La otra cara de la fiesta

No quiero imaginar a mi madre consumida en la cama sin las risas de mis hermanas y todas aquellas viejas historias con las que intentábamos llevar un poco de sal y hogar a la desangelada habitación de hospital. O a mi padre, que pasó mi adolescencia entre ingresos y altas hasta que no regresó.

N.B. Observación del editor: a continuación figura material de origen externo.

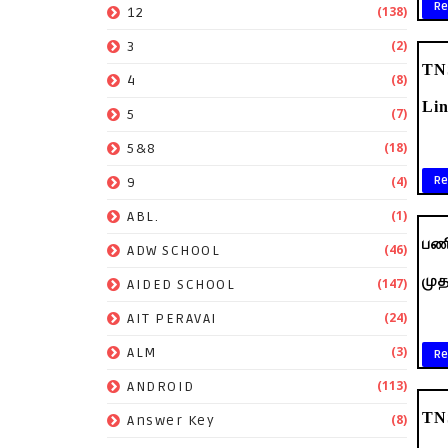
Re
(138)
12
(2)
3
TNS
(8)
4
Li
(7)
5
(18)
5&8
(4)
Re
9
(1)
ABL.
பணி
(46)
ADW SCHOOL
முத
(147)
AIDED SCHOOL
(24)
AIT PERAVAI
(3)
ALM
Re
(113)
ANDROID
TNS
(8)
Answer Key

A mi marido sin los amigos que nos devolvían la alegría entre goteros y noticias de metástasis y que, en sus hospitalizaciones, dormía siempre aferrado a mi mano por miedo a no despertar. Es monstruoso que tengamos que dejar solas a las personas que queremos cuando son más vulnerables. Negarnos las visitas. Negarles el consuelo. Blindar Can Misses. Supongo que a muchos de los que vienen de vacaciones les importa bien poco o nada la gente de aquí. Han pagado y «tienen derecho» a fiesta, pero lo indignante es que la factura esté recayendo de nuevo en los pacientes de otras patologías, en los que esperan un diagnóstico, cuya tardanza en el caso de los tumores puede ser irremediable, en los que tienen que sobrellevar el día a día medio ciegos por las cataratas, en andador por la cadera, rabiando de dolor... y les demoran la operación. Y creo que, casi dos años después, ya es hora de que Salud deje de relegar sus necesidades en los planes de contingencia, incluyendo por supuesto la de poder tener a alguien junto a ellos en quien apoyarse cuando más frágiles están. Con o sin pandemia, nuestros enfermos nos necesitan a su lado. Basta de sacrificarlos.